Социологическое наследие Льва Мечникова интересно для нас тем, что он отстаивал идею о влиянии географической среды на развитие общества, культуры и личности, хотя и постоянно предупреждал о своем неприятии географического фатализма. Принцип географического детерминизма самоочевиден и допускается многими мыслителями в качестве одного из значимых факторов общественной эволюции. Однако его обоснование представляет ряд трудностей методологического характера, так как всегда существует опасность механического перенесения свойств среды на облик ее обитателей. Поэтому Мечников достаточно осторожно говорит, что он стремится исследовать, "можно ли создать какое бы то ни было обобщение культурно-исторических значений географической среды во всем их разнообразии...Другими словами, я желал бы поработать над открытием формулы, охватывающей в общих чертах, те скрытые отношения, которые сближают и, так сказать, связывают каждую фазу социальной эволюции, каждый период истории человечества с определенным состоянием географической среды" [5. С. 81]. Такую формулу мыслитель находит в единстве водного фактора в виде больших водных бассейнов (великих рек, больших акваторий) и прогресса того или иного общества. Но прежде Мечников выявляет имманентные свойства общественности, как он называет эволюционирующее общество, т.е. формулирует свою концепцию социологии.
Социологическая концепция Мечникова вполне может быть вписана в многомерную типологизацию дореволюционной российской социологии. Разнообразные направления и традиции отечественной социологии, их парадигматика и методы могут быть точнее раскрыты на базе нескольких существенных признаков, характерных для всей палитры социальной мысли в России. По нашему мнению, таким основным критерием наряду с выделением теоретико-методологического принципа служат фундаментальные ценностные установки русских социологов и социальных мыслителей. Ядро базисных признаков данного критерия составляют: во-первых, образ (модель) общества в доктрине социолога, в которой выделены доминанта и иерархия общественного устройства; во-вторых, нацеленность на сохранение или изменение социального порядка и на определенный способ преобразования общества; в-третьих, статус личности и социальных институтов в социологической концепции.

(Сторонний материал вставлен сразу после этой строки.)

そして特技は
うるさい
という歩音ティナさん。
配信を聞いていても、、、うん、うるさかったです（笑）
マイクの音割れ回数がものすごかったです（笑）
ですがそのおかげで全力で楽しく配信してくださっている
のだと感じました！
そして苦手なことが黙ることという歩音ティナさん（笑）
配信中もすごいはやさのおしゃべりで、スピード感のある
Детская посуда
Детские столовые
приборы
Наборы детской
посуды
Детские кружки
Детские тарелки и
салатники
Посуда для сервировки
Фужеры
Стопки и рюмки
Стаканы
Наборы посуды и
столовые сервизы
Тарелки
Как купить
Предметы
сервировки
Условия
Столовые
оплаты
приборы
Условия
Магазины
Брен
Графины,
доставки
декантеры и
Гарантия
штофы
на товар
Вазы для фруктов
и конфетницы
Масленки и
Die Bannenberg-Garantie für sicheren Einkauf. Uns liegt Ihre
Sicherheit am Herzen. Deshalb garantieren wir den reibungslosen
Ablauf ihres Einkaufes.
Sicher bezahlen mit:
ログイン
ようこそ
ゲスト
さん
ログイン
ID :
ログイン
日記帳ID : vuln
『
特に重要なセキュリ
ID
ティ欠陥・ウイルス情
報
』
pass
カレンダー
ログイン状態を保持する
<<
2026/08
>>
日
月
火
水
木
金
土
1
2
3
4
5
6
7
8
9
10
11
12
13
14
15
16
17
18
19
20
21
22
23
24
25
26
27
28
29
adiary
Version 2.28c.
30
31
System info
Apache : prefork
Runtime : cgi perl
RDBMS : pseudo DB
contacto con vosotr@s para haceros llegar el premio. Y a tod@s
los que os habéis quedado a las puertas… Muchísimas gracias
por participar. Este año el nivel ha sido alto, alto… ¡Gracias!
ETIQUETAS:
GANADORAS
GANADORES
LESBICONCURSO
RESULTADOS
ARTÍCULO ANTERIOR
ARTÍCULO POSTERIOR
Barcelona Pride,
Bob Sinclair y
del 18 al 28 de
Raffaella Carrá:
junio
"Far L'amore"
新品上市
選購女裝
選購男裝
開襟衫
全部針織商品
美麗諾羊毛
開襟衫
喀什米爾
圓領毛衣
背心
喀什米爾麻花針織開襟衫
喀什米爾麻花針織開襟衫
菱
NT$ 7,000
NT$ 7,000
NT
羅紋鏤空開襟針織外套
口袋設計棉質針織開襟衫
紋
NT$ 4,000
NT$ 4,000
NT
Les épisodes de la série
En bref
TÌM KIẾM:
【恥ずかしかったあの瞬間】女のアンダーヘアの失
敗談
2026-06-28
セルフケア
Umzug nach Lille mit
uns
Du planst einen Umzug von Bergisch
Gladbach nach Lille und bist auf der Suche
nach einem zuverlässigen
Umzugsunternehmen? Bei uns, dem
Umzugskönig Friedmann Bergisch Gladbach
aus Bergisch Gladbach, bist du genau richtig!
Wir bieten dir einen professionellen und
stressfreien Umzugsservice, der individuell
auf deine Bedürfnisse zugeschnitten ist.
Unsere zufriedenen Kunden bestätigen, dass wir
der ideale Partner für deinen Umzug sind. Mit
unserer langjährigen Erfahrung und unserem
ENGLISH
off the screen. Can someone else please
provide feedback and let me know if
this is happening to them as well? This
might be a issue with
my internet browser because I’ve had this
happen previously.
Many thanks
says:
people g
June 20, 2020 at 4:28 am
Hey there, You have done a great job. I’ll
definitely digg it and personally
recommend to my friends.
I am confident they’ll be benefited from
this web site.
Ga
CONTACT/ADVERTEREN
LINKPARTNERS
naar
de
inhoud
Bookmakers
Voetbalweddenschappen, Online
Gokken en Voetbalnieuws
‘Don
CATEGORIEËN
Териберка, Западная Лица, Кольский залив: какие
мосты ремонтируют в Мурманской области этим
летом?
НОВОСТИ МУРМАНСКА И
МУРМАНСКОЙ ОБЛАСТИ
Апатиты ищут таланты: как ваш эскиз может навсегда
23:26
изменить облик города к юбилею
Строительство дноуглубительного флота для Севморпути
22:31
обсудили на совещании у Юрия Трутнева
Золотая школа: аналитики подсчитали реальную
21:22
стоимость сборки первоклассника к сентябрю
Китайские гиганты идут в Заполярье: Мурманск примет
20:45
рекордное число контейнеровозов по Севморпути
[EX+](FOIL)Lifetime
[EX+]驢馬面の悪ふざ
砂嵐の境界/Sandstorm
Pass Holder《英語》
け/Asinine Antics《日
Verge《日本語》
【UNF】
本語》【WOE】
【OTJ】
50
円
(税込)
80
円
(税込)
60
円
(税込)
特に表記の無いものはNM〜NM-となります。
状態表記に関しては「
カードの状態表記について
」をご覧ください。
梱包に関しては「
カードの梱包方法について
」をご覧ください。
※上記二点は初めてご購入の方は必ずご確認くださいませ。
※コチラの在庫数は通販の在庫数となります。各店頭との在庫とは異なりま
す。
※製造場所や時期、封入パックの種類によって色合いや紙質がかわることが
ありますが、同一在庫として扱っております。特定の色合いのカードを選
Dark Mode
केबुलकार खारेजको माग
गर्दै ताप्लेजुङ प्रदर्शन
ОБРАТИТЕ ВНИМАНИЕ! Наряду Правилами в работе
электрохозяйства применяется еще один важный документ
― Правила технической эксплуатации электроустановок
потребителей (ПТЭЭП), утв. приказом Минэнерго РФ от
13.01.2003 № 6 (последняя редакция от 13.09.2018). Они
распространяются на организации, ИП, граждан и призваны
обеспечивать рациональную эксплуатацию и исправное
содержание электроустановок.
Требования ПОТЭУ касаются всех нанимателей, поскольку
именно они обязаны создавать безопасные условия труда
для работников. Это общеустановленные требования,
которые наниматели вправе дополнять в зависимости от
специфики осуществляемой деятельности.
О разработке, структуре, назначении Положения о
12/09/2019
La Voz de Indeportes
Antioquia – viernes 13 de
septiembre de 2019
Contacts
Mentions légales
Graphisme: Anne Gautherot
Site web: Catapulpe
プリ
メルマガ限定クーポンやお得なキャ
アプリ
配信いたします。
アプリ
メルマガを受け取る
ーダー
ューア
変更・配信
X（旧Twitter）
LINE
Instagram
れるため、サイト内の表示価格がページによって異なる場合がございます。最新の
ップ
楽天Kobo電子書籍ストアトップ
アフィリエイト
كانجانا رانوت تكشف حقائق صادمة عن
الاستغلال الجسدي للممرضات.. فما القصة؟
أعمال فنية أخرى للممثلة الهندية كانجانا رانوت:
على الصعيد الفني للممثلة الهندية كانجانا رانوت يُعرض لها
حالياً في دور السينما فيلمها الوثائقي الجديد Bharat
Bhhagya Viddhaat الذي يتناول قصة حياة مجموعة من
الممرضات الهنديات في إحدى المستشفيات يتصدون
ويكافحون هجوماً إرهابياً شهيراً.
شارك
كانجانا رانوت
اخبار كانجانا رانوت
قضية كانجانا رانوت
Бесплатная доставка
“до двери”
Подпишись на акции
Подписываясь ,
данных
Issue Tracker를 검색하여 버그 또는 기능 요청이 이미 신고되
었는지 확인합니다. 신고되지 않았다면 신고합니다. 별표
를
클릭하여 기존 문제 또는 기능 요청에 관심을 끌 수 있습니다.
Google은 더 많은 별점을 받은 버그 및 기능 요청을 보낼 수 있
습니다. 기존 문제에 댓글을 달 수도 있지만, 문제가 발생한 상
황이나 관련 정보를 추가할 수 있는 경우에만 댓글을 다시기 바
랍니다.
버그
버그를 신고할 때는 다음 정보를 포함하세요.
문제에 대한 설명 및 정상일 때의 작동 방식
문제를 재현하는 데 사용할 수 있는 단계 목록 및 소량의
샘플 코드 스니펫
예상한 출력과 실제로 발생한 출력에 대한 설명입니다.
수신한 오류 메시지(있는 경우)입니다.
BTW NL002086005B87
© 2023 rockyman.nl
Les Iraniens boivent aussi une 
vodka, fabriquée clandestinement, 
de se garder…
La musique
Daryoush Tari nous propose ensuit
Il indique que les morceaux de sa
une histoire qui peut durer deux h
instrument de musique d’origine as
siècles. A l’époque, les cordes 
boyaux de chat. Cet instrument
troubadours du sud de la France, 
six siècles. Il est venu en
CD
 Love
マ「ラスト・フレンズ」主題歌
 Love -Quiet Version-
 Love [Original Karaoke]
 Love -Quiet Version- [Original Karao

Иначе говоря, социологическое видение возникает там и тогда, где и когда личность и общество с его институтами, точнее, их модели, соотносятся в качестве самостоятельных, альтернативных ценностей. Вместе с тем парадигма социологического мышления определяется в первую очередь системой ценностей, служащих, по концепции социолога, фундаментом общества или способных быть его основами. Тот или иной набор социальных ценностей, в широком смысле слова, является источником восприятия реального общественного устройства в тогдашней России, соответственно оценки и отношения к его сохранению или переустройству.